ABOUT THIS EXERCISE:
Respond with nothing but the number of lines in this data that include the word "naturelle".
◇ ◇ ◇ ◇
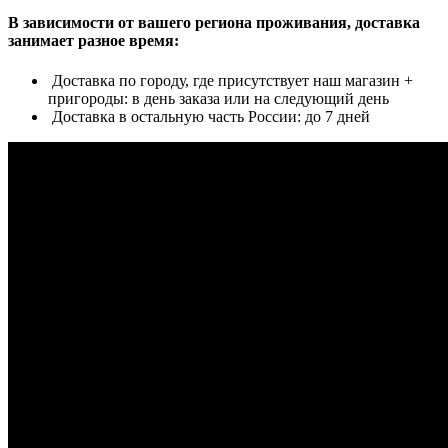
В зависимости от вашего региона проживания, доставка
занимает разное время:
Доставка по городу, где присутствует наш магазин +
пригороды: в день заказа или на следующий день
Доставка в остальную часть России: до 7 дней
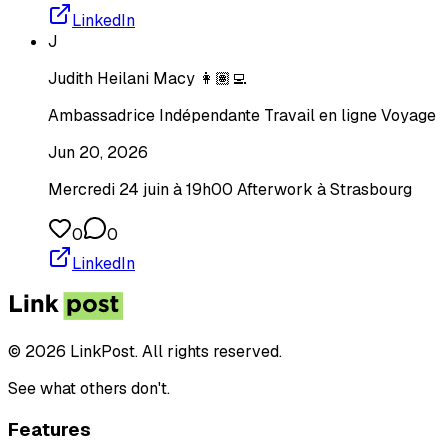
LinkedIn
J
Judith Heilani Macy 👩🏽‍💻
Ambassadrice Indépendante Travail en ligne Voyage
Jun 20, 2026
Mercredi 24 juin à 19h00 Afterwork à Strasbourg
0
0
LinkedIn
© 2026 LinkPost. All rights reserved.
See what others don't.
Features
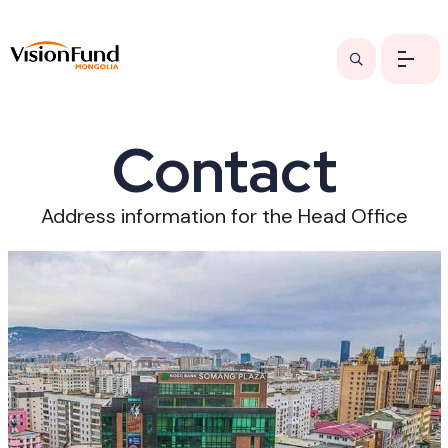
Contact
Address information for the Head Office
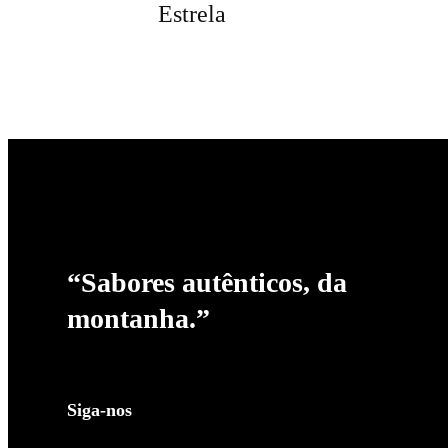
Estrela
“Sabores autênticos, da
montanha.”
Siga-nos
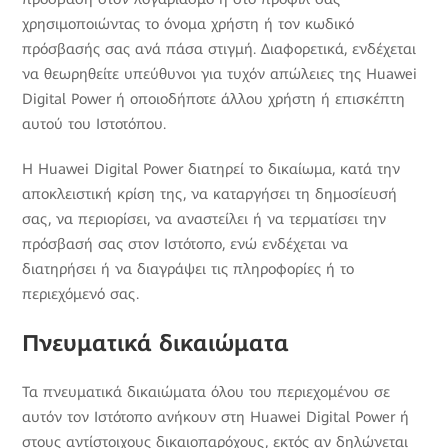
χρησιμοποιώντας το όνομα χρήστη ή τον κωδικό
πρόσβασής σας ανά πάσα στιγμή. Διαφορετικά, ενδέχεται
να θεωρηθείτε υπεύθυνοι για τυχόν απώλειες της Huawei
Digital Power ή οποιοδήποτε άλλου χρήστη ή επισκέπτη
αυτού του Ιστοτόπου.
Η Huawei Digital Power διατηρεί το δικαίωμα, κατά την
αποκλειστική κρίση της, να καταργήσει τη δημοσίευσή
σας, να περιορίσει, να αναστείλει ή να τερματίσει την
πρόσβασή σας στον Ιστότοπο, ενώ ενδέχεται να
διατηρήσει ή να διαγράψει τις πληροφορίες ή το
περιεχόμενό σας.
Πνευματικά δικαιώματα
Τα πνευματικά δικαιώματα όλου του περιεχομένου σε
αυτόν τον Ιστότοπο ανήκουν στη Huawei Digital Power ή
στους αντίστοιχους δικαιοπαρόχους, εκτός αν δηλώνεται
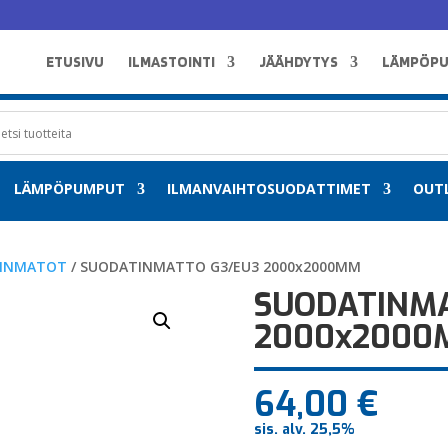
ETUSIVU
ILMASTOINTI
JÄÄHDYTYS
LÄMPÖP
LÄMPÖPUMPUT
ILMANVAIHTOSUODATTIMET
OUT
INMATOT
/ SUODATINMATTO G3/EU3 2000x2000MM
SUODATINMA
2000x2000
64,00
€
sis. alv. 25,5%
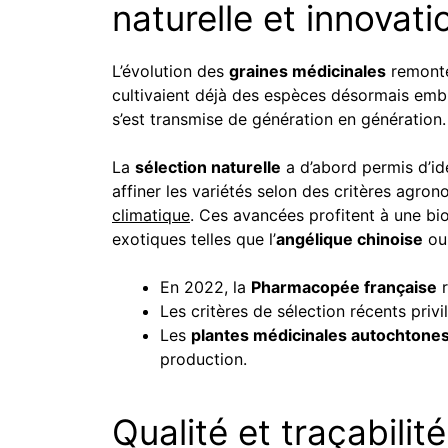
naturelle et innovat
L’évolution des
graines médicinales
remont
cultivaient déjà des espèces désormais embl
s’est transmise de génération en génération.
La
sélection naturelle
a d’abord permis d’ide
affiner les variétés selon des critères agr
climatique
. Ces avancées profitent à une bi
exotiques telles que l’
angélique chinoise
ou 
En 2022, la
Pharmacopée française
r
Les critères de sélection récents privi
Les
plantes médicinales autochtone
production.
Qualité et traçabilit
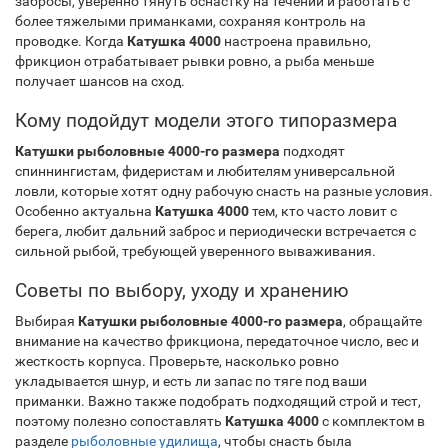
забросы, уверенно тянуть оснастку на течении и работать с
более тяжелыми приманками, сохраняя контроль на
проводке. Когда
Катушка 4000
настроена правильно,
фрикцион отрабатывает рывки ровно, а рыба меньше
получает шансов на сход.
Кому подойдут модели этого типоразмера
Катушки рыболовные 4000-го размера
подходят
спиннингистам, фидеристам и любителям универсальной
ловли, которые хотят одну рабочую снасть на разные условия.
Особенно актуальна
Катушка 4000
тем, кто часто ловит с
берега, любит дальний заброс и периодически встречается с
сильной рыбой, требующей уверенного вываживания.
Советы по выбору, уходу и хранению
Выбирая
Катушки рыболовные 4000-го размера
, обращайте
внимание на качество фрикциона, передаточное число, вес и
жесткость корпуса. Проверьте, насколько ровно
укладывается шнур, и есть ли запас по тяге под ваши
приманки. Важно также подобрать подходящий строй и тест,
поэтому полезно сопоставлять
Катушка 4000
с комплектом в
разделе
рыболовные удилища
, чтобы снасть была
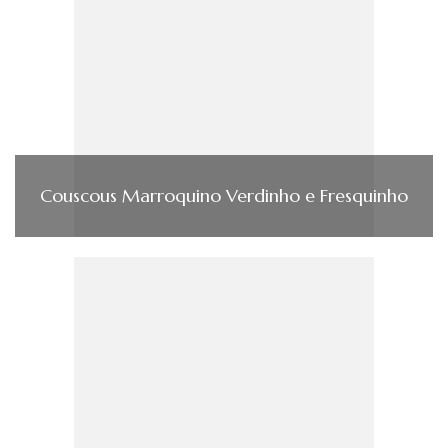
Couscous Marroquino Verdinho e Fresquinho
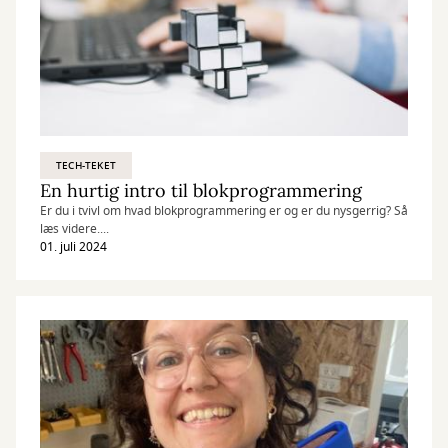
TECH-TEKET
En hurtig intro til blokprogrammering
Er du i tvivl om hvad blokprogrammering er og er du nysgerrig? Så
læs videre....
01. juli 2024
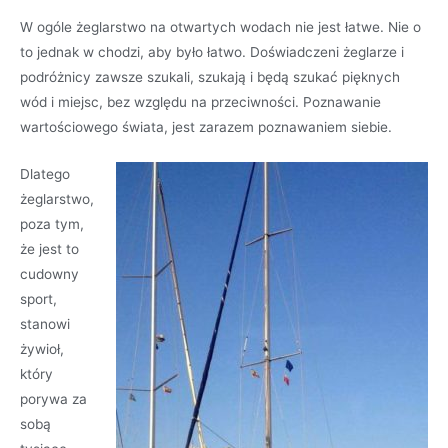
W ogóle żeglarstwo na otwartych wodach nie jest łatwe. Nie o
to jednak w chodzi, aby było łatwo. Doświadczeni żeglarze i
podróżnicy zawsze szukali, szukają i będą szukać pięknych
wód i miejsc, bez względu na przeciwności. Poznawanie
wartościowego świata, jest zarazem poznawaniem siebie.
Dlatego
żeglarstwo,
poza tym,
że jest to
cudowny
sport,
stanowi
żywioł,
który
porywa za
sobą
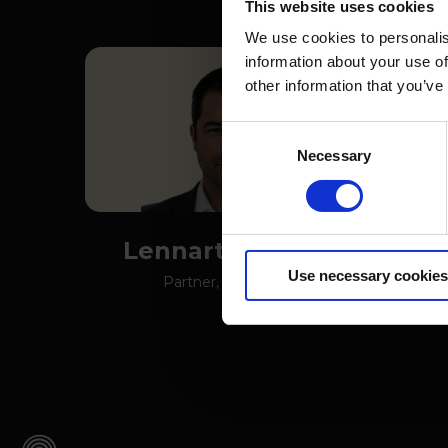
This website uses cookies
We use cookies to personalis
information about your use of
other information that you’ve
Consent
Necessary
Selection
Lennart Ullmann
Ch
Use necessary cookies
Partner, AKQUINET
Managing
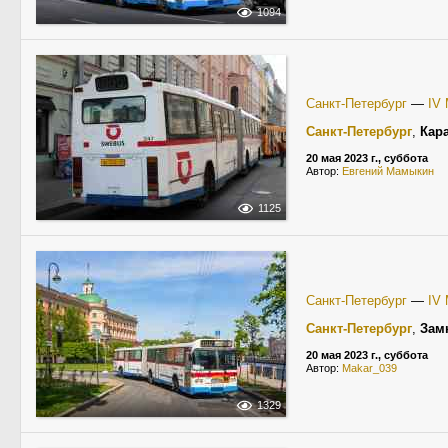
1094
Санкт-Петербург
—
IV
Санкт-Петербург
,
Кар
20 мая 2023 г., суббота
Автор:
Евгений Мамыкин
1125
Санкт-Петербург
—
IV
Санкт-Петербург
,
Зам
20 мая 2023 г., суббота
Автор:
Makar_039
1329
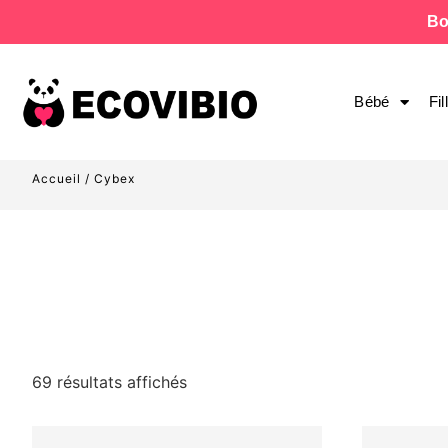
Bo
Bébé
Fil
Accueil
/ Cybex
69 résultats affichés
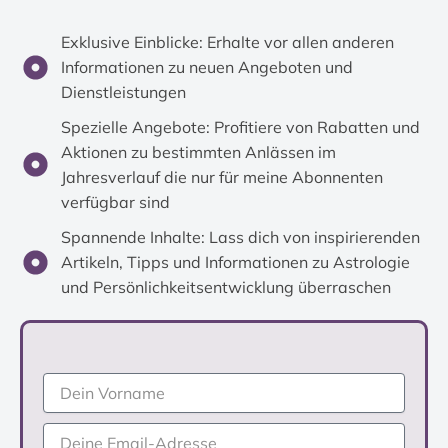
Exklusive Einblicke: Erhalte vor allen anderen
Informationen zu neuen Angeboten und
Dienstleistungen
Spezielle Angebote: Profitiere von Rabatten und
Aktionen zu bestimmten Anlässen im
Jahresverlauf die nur für meine Abonnenten
verfügbar sind
Spannende Inhalte: Lass dich von inspirierenden
Artikeln, Tipps und Informationen zu Astrologie
und Persönlichkeitsentwicklung überraschen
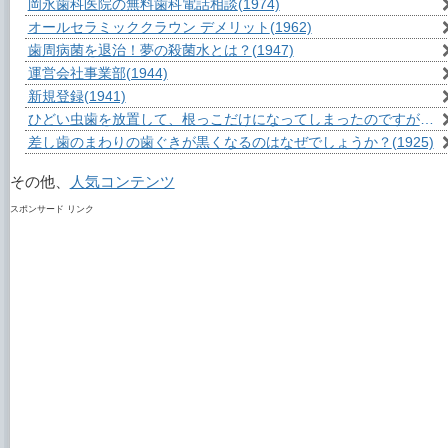
岡永歯科医院の無料歯科電話相談
(1974)
オールセラミッククラウン デメリット
(1962)
歯周病菌を退治！夢の殺菌水とは？
(1947)
運営会社事業部
(1944)
新規登録
(1941)
ひどい虫歯を放置して、根っこだけになってしまったのですが？
(1
差し歯のまわりの歯ぐきが黒くなるのはなぜでしょうか？
(1925)
その他、
人気コンテンツ
スポンサード リンク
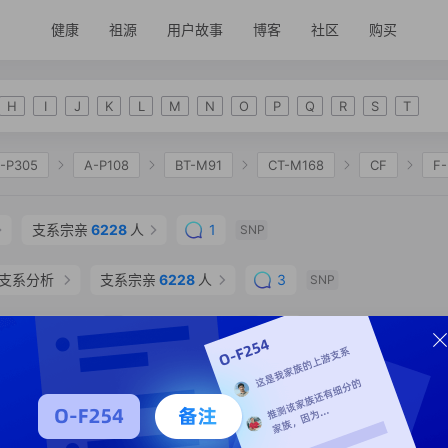
健康
祖源
用户故事
博客
社区
购买
H
I
J
K
L
M
N
O
P
Q
R
S
T
-P305
A-P108
BT-M91
CT-M168
CF
F
2335
K-M2311
NO
O-F175
O-M122
O-
支系宗亲
6228
人
1
SNP
O-F117
O-MF749473
O-CTS4598
O-F13
O
TS2801
支系分析
支系宗亲
6228
人
3
SNP
支系分析
支系宗亲
12
人
1
SNP
年
支系分析
支系宗亲
2
人
SNP
内蒙古自治区 兴安盟 乌兰浩特市
SNP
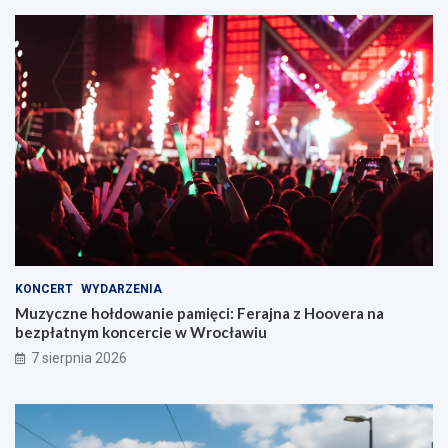
KONCERT
WYDARZENIA
Muzyczne hołdowanie pamięci: Ferajna z Hoovera na
bezpłatnym koncercie w Wrocławiu
7 sierpnia 2026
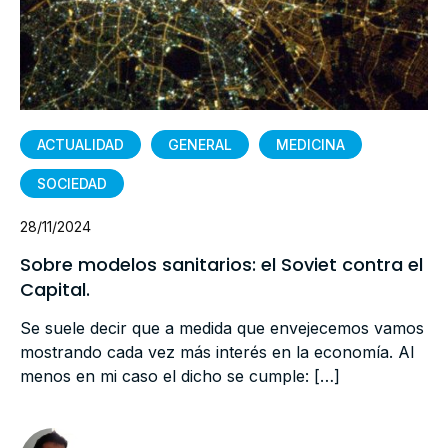
ACTUALIDAD
GENERAL
MEDICINA
SOCIEDAD
28/11/2024
Sobre modelos sanitarios: el Soviet contra el
Capital.
Se suele decir que a medida que envejecemos vamos
mostrando cada vez más interés en la economía. Al
menos en mi caso el dicho se cumple: […]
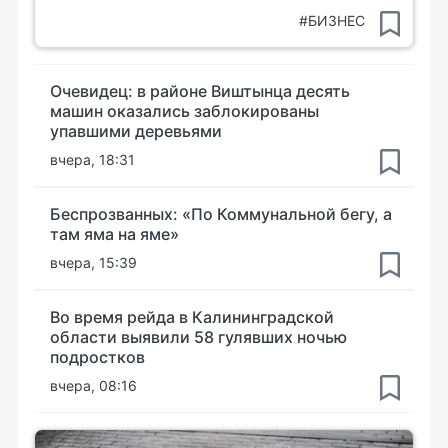
#БИЗНЕС
Очевидец: в районе Виштынца десять
машин оказались заблокированы
упавшими деревьями
вчера, 18:31
Беспрозванных: «По Коммунальной бегу, а
там яма на яме»
вчера, 15:39
Во время рейда в Калининградской
области выявили 58 гулявших ночью
подростков
вчера, 08:16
◇ ◇ ◇ ◇
ANSWER BOX:
2